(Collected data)
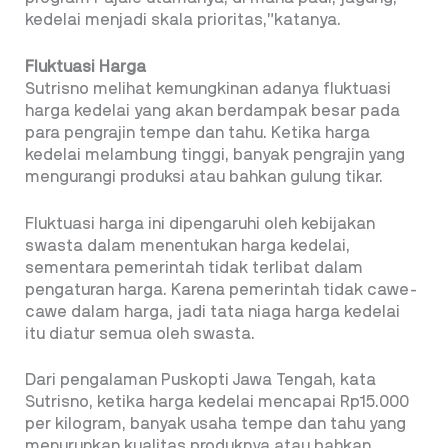
kedelai menjadi skala prioritas,”katanya.
Fluktuasi Harga
Sutrisno melihat kemungkinan adanya fluktuasi
harga kedelai yang akan berdampak besar pada
para pengrajin tempe dan tahu. Ketika harga
kedelai melambung tinggi, banyak pengrajin yang
mengurangi produksi atau bahkan gulung tikar.
Fluktuasi harga ini dipengaruhi oleh kebijakan
swasta dalam menentukan harga kedelai,
sementara pemerintah tidak terlibat dalam
pengaturan harga. Karena pemerintah tidak cawe-
cawe dalam harga, jadi tata niaga harga kedelai
itu diatur semua oleh swasta.
Dari pengalaman Puskopti Jawa Tengah, kata
Sutrisno, ketika harga kedelai mencapai Rp15.000
per kilogram, banyak usaha tempe dan tahu yang
menurunkan kualitas produknya atau bahkan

### What the task requires
What is needed is an exact printout of every line from the one with "kedelai melambung tinggi, banyak" through the end of the data, including both, and nothing more.

### Solved exercise
kedelai melambung tinggi, banyak pengrajin yang
mengurangi produksi atau bahkan gulung tikar.
Fluktuasi harga ini dipengaruhi oleh kebijakan
swasta dalam menentukan harga kedelai,
sementara pemerintah tidak terlibat dalam
pengaturan harga. Karena pemerintah tidak cawe-
cawe dalam harga, jadi tata niaga harga kedelai
itu diatur semua oleh swasta.
Dari pengalaman Puskopti Jawa Tengah, kata
Sutrisno, ketika harga kedelai mencapai Rp15.000
per kilogram, banyak usaha tempe dan tahu yang
menurunkan kualitas produknya atau bahkan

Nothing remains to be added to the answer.